Unfolding the political view from Kansas

For an engrossing visit to another world — one that doesn’t involve 3-D glasses and whose name is Wichita — “What’s the Matter With Kansas?” is the film to see this week.

Based on Thomas Frank’s best-seller, this documentary, with impressive evenhandedness, examines how a state once known for progressive populism became heavily Republican and conservative.

It sharply demonstrates how Republican candidates have exploited religious fervor surrounding issues such as abortion to get poor and middle-class voters to support a party whose overall actions run counter to their economic well-being.

Directed by Joe Winston and unfolding without narration, the film shows a Kansas landscape decidedly under-the-rainbow, with boarded-up storefronts, for-sale homes and ailing farms.

Politically, the tone is fundamentalist and Republican.
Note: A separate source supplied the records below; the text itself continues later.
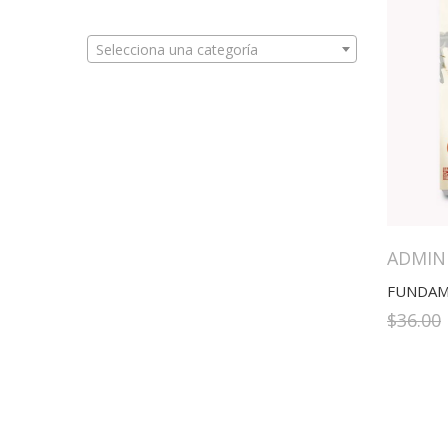
Selecciona una categoría
ADMIN
$
36.00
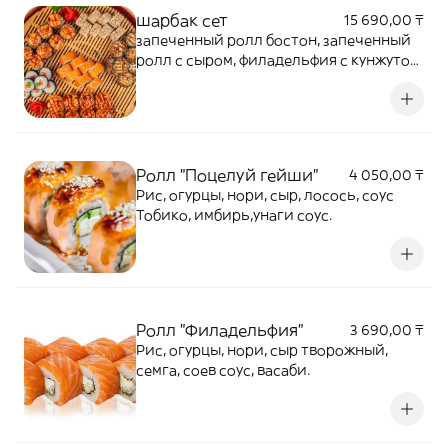
шарбак сет
15 690,00 ₸
запеченный ролл бостон, запеченный
ролл с сыром, филадельфия с кунжутом,
филадельфия, сяке, мяке.
Ролл "Поцелуй гейши"
4 050,00 ₸
Рис, огурцы, нори, сыр, лосось, соус
Тобико, имбирь,унаги соус.
Ролл "Филадельфия"
3 690,00 ₸
Рис, огурцы, нори, сыр творожный,
семга, соев соус, васаби.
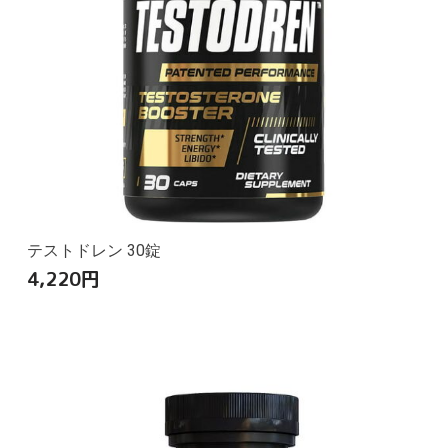
テストドレン 30錠
4,220
円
Voters view Republicans as the Christian party and thus the good guys. They demonstrate more interest in the party’s stance on religiously charged issues such as abortion and gay marriage than in how Republican policies affect their farms.

Democrats are seen as “pro-abortion,” “pro-homosexual” and “evil.”

Three primary subjects put human faces on Kansas mindsets: Angel Dillard, a conservative Christian farmer and anti-abortion activist; Brittany Barden, an 18-year-old religious zealot who campaigns for Republican candidates; and Kansas Farmers Union president Donn Teske, a populist who worries about the fate of farms.

Setbacks occur. Barden’s candidate loses in 2006, echoing the fate of many Republicans that year. Local pastor Terry Fox resigns from his church over his controversial sermons opposing gay marriage and abortion. Fox’s relocation to a theme park results in further tribulation.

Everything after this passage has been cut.